Alan Turing Institute, Kings Cross, London, UK.
Departments of Mathematics and Statistics, University of Warwick, Coventry, UK.
BMJ. 2020 Mar 20;368:l6927. doi: 10.1136/bmj.l6927.
Machine learning, artificial intelligence, and other modern statistical methods are providing new opportunities to operationalise previously untapped and rapidly growing sources of data for patient benefit. Despite much promising research currently being undertaken, particularly in imaging, the literature as a whole lacks transparency, clear reporting to facilitate replicability, exploration for potential ethical concerns, and clear demonstrations of effectiveness. Among the many reasons why these problems exist, one of the most important (for which we provide a preliminary solution here) is the current lack of best practice guidance specific to machine learning and artificial intelligence. However, we believe that interdisciplinary groups pursuing research and impact projects involving machine learning and artificial intelligence for health would benefit from explicitly addressing a series of questions concerning transparency, reproducibility, ethics, and effectiveness (TREE). The 20 critical questions proposed here provide a framework for research groups to inform the design, conduct, and reporting; for editors and peer reviewers to evaluate contributions to the literature; and for patients, clinicians and policy makers to critically appraise where new findings may deliver patient benefit.

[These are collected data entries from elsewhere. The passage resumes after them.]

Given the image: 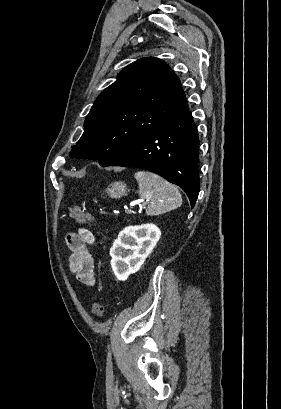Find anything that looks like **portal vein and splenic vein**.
Here are the masks:
<instances>
[{"mask_svg": "<svg viewBox=\"0 0 281 409\" xmlns=\"http://www.w3.org/2000/svg\"><path fill=\"white\" fill-rule=\"evenodd\" d=\"M138 200H145V198H138ZM131 203V202H130ZM131 207V206H130ZM124 213L125 214H132L133 213V210L132 209H125L124 210Z\"/></svg>", "mask_w": 281, "mask_h": 409, "instance_id": "18ae733b", "label": "portal vein and splenic vein"}]
</instances>
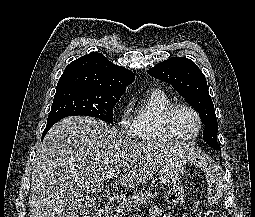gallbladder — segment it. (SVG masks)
<instances>
[{"mask_svg":"<svg viewBox=\"0 0 255 217\" xmlns=\"http://www.w3.org/2000/svg\"><path fill=\"white\" fill-rule=\"evenodd\" d=\"M97 201L95 198L87 197L85 198L84 202V209L82 210V214L90 213V210H92L93 207L97 206Z\"/></svg>","mask_w":255,"mask_h":217,"instance_id":"gallbladder-1","label":"gallbladder"}]
</instances>
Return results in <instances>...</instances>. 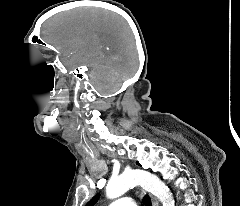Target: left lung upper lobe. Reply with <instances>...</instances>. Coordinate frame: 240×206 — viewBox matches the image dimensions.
<instances>
[{
  "label": "left lung upper lobe",
  "instance_id": "5c2ea615",
  "mask_svg": "<svg viewBox=\"0 0 240 206\" xmlns=\"http://www.w3.org/2000/svg\"><path fill=\"white\" fill-rule=\"evenodd\" d=\"M139 165V163H137ZM99 195H95L87 204L86 206H94L95 203L98 201Z\"/></svg>",
  "mask_w": 240,
  "mask_h": 206
}]
</instances>
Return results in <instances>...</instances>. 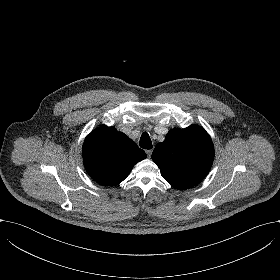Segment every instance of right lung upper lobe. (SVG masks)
<instances>
[{
	"instance_id": "cb5924a9",
	"label": "right lung upper lobe",
	"mask_w": 280,
	"mask_h": 280,
	"mask_svg": "<svg viewBox=\"0 0 280 280\" xmlns=\"http://www.w3.org/2000/svg\"><path fill=\"white\" fill-rule=\"evenodd\" d=\"M83 160L88 174L98 183L115 186L122 182L146 153L114 127L101 126L83 144Z\"/></svg>"
}]
</instances>
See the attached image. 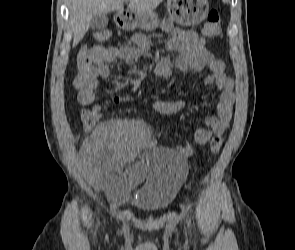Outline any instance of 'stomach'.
I'll return each instance as SVG.
<instances>
[{
    "label": "stomach",
    "instance_id": "obj_1",
    "mask_svg": "<svg viewBox=\"0 0 295 250\" xmlns=\"http://www.w3.org/2000/svg\"><path fill=\"white\" fill-rule=\"evenodd\" d=\"M169 17L180 25H196L203 21L209 11L208 0H167ZM118 25L124 30L142 28L147 31L158 27L159 18L154 11L119 13Z\"/></svg>",
    "mask_w": 295,
    "mask_h": 250
}]
</instances>
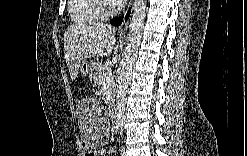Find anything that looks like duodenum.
<instances>
[{
    "label": "duodenum",
    "mask_w": 247,
    "mask_h": 156,
    "mask_svg": "<svg viewBox=\"0 0 247 156\" xmlns=\"http://www.w3.org/2000/svg\"><path fill=\"white\" fill-rule=\"evenodd\" d=\"M109 115H110L111 119H115L116 102H115V98L113 96H111L109 98Z\"/></svg>",
    "instance_id": "1"
}]
</instances>
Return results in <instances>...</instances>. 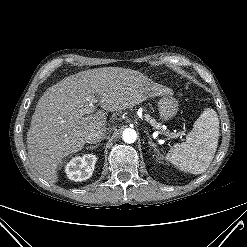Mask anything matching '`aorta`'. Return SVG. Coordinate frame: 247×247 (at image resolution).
Here are the masks:
<instances>
[{
	"label": "aorta",
	"mask_w": 247,
	"mask_h": 247,
	"mask_svg": "<svg viewBox=\"0 0 247 247\" xmlns=\"http://www.w3.org/2000/svg\"><path fill=\"white\" fill-rule=\"evenodd\" d=\"M122 139L126 143H134L137 139V133L134 129H125L122 134Z\"/></svg>",
	"instance_id": "aorta-1"
}]
</instances>
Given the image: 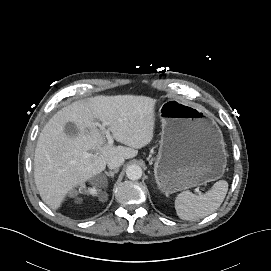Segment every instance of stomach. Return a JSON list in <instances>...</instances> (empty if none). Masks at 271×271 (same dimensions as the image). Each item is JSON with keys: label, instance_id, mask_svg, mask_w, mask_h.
Here are the masks:
<instances>
[{"label": "stomach", "instance_id": "1", "mask_svg": "<svg viewBox=\"0 0 271 271\" xmlns=\"http://www.w3.org/2000/svg\"><path fill=\"white\" fill-rule=\"evenodd\" d=\"M162 135L154 175L165 195L223 176L227 152L214 119L197 105L168 100L159 109Z\"/></svg>", "mask_w": 271, "mask_h": 271}]
</instances>
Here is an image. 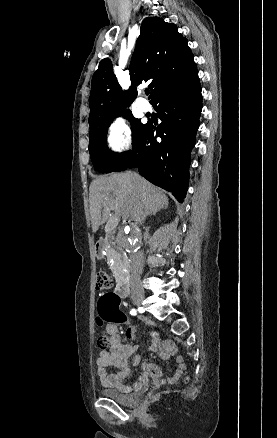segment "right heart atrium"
<instances>
[{"label": "right heart atrium", "instance_id": "right-heart-atrium-1", "mask_svg": "<svg viewBox=\"0 0 277 438\" xmlns=\"http://www.w3.org/2000/svg\"><path fill=\"white\" fill-rule=\"evenodd\" d=\"M109 138L117 149H125L131 143V129L126 119L119 117L109 127Z\"/></svg>", "mask_w": 277, "mask_h": 438}]
</instances>
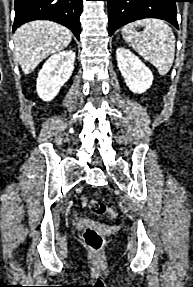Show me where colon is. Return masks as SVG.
Here are the masks:
<instances>
[{"label":"colon","mask_w":193,"mask_h":287,"mask_svg":"<svg viewBox=\"0 0 193 287\" xmlns=\"http://www.w3.org/2000/svg\"><path fill=\"white\" fill-rule=\"evenodd\" d=\"M81 202L96 215L117 217L116 211L101 201L83 197ZM83 241L91 251L98 252L103 247L104 237L95 227L87 226L83 231Z\"/></svg>","instance_id":"5ec220e1"}]
</instances>
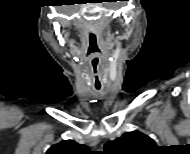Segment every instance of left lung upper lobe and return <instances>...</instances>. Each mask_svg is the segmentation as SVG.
I'll list each match as a JSON object with an SVG mask.
<instances>
[{
    "label": "left lung upper lobe",
    "instance_id": "1",
    "mask_svg": "<svg viewBox=\"0 0 190 154\" xmlns=\"http://www.w3.org/2000/svg\"><path fill=\"white\" fill-rule=\"evenodd\" d=\"M157 148L153 139L139 132H127L104 145V154H146Z\"/></svg>",
    "mask_w": 190,
    "mask_h": 154
}]
</instances>
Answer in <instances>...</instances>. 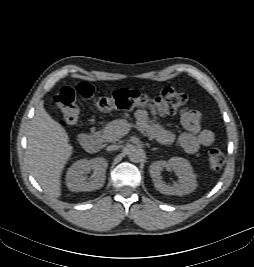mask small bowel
Returning a JSON list of instances; mask_svg holds the SVG:
<instances>
[{"mask_svg":"<svg viewBox=\"0 0 254 267\" xmlns=\"http://www.w3.org/2000/svg\"><path fill=\"white\" fill-rule=\"evenodd\" d=\"M139 124L146 129L147 134L163 144H170L177 140L183 149L189 153H196L201 146H209L214 142V133L201 126V113L196 110L184 109L179 119L186 132L176 135L162 126L150 123L145 111L136 113Z\"/></svg>","mask_w":254,"mask_h":267,"instance_id":"c3829d8e","label":"small bowel"}]
</instances>
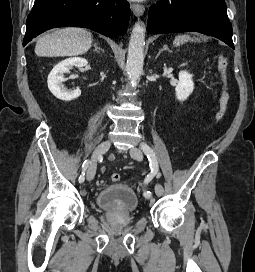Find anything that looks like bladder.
Segmentation results:
<instances>
[{"label":"bladder","mask_w":255,"mask_h":272,"mask_svg":"<svg viewBox=\"0 0 255 272\" xmlns=\"http://www.w3.org/2000/svg\"><path fill=\"white\" fill-rule=\"evenodd\" d=\"M94 201L100 208L120 213L134 212L139 203L136 192L125 183L104 187L95 195Z\"/></svg>","instance_id":"1"}]
</instances>
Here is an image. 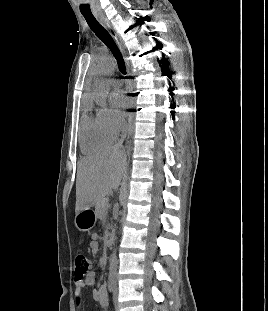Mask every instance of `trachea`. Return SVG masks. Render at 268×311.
Segmentation results:
<instances>
[{
    "mask_svg": "<svg viewBox=\"0 0 268 311\" xmlns=\"http://www.w3.org/2000/svg\"><path fill=\"white\" fill-rule=\"evenodd\" d=\"M86 22L88 23L91 30L96 34V36L110 49L113 56L115 57L119 71L122 74H126V66L123 59V56L117 47L115 41L111 37V35L100 25V23L96 20L93 15L83 14Z\"/></svg>",
    "mask_w": 268,
    "mask_h": 311,
    "instance_id": "3493384b",
    "label": "trachea"
}]
</instances>
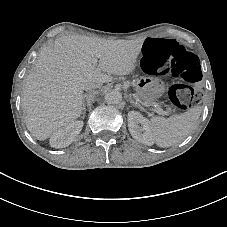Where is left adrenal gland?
I'll return each mask as SVG.
<instances>
[{
  "mask_svg": "<svg viewBox=\"0 0 227 227\" xmlns=\"http://www.w3.org/2000/svg\"><path fill=\"white\" fill-rule=\"evenodd\" d=\"M131 105L135 108H138V105L135 102H131Z\"/></svg>",
  "mask_w": 227,
  "mask_h": 227,
  "instance_id": "a2214340",
  "label": "left adrenal gland"
}]
</instances>
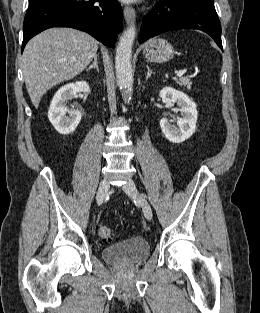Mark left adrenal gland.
Masks as SVG:
<instances>
[{
    "mask_svg": "<svg viewBox=\"0 0 260 313\" xmlns=\"http://www.w3.org/2000/svg\"><path fill=\"white\" fill-rule=\"evenodd\" d=\"M147 76H146V80H148L152 74H154V72L149 68V66L147 65Z\"/></svg>",
    "mask_w": 260,
    "mask_h": 313,
    "instance_id": "left-adrenal-gland-1",
    "label": "left adrenal gland"
}]
</instances>
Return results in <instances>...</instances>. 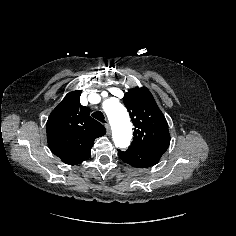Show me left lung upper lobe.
Returning <instances> with one entry per match:
<instances>
[{"label":"left lung upper lobe","mask_w":236,"mask_h":236,"mask_svg":"<svg viewBox=\"0 0 236 236\" xmlns=\"http://www.w3.org/2000/svg\"><path fill=\"white\" fill-rule=\"evenodd\" d=\"M123 102L134 125L130 147L167 149L170 135L166 119L146 87L130 89Z\"/></svg>","instance_id":"obj_1"}]
</instances>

机器学习、人工智能和其他现代统计方法为挖掘和利用以前未被开发的、快速增长的患者数据资源提供了新的机会。尽管目前正在进行大量有前景的研究,特别是在影像学方面,但整个文献缺乏透明度、明确的报告以促进可重复性、对潜在伦理问题的探索,以及对有效性的明确展示。存在这些问题的原因有很多,其中最重要的原因之一(我们在这里提供了一个初步的解决方案)是目前缺乏针对机器学习和人工智能的最佳实践指导。然而,我们认为,从事涉及机器学习和人工智能的健康研究和影响项目的跨学科团队,如果能够明确解决透明度、可重复性、伦理和有效性方面的一系列问题(TREE),将会受益。这里提出的 20 个关键问题为研究团队提供了一个框架,用于告知设计、进行和报告;供编辑和同行评审者评估对文献的贡献;并让患者、临床医生和政策制定者批判性地评估新发现可能为患者带来的益处。